Prior to Tuesday, the most public face of Alaska's marijuana legalization campaign was that of Charlo Greene, a local television reporter in Anchorage, who outed herself as the owner of a cannabis club during a live broadcast back in September.
Her breezy, on-air resignation went viral after she announced that she would be devoting her "energy to fighting for freedom and fairness, which begins with legalizing marijuana here in Alaska." The coda for Greene's valedictory segment contained the very four words that a pipe dream is made of: "F*ck it, I quit."

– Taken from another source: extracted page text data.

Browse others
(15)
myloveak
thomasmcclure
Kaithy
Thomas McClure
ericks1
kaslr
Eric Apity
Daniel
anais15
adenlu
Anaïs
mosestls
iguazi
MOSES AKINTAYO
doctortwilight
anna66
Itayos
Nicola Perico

On Tuesday, Alaska joined Colorado and Washington as the only American states with recreational cannabis after the ballot initiative, which was passed in last November, officially went into effect. "Smoking, growing and owning small amounts of marijuana" are now legal, Reuters noted, even as marijuana remains illegal on the federal level. Selling marijuana will also remain illegal until a regulatory framework is set up to allow sales next year. (Public use of marijuana remains illegal as well.)
In sketching out Alaska's history with marijuana for The Atlantic back in December, Josh Kramer noted that the passage of Ballot Measure 2—the marijuana initiative—actually does little to change the status of the substance in a state where possessing small amounts of marijuana has technically been legal since 1975. However, as part of the national legalization riptide, the emergence of a first Republican-leaning state seems a noteworthy development.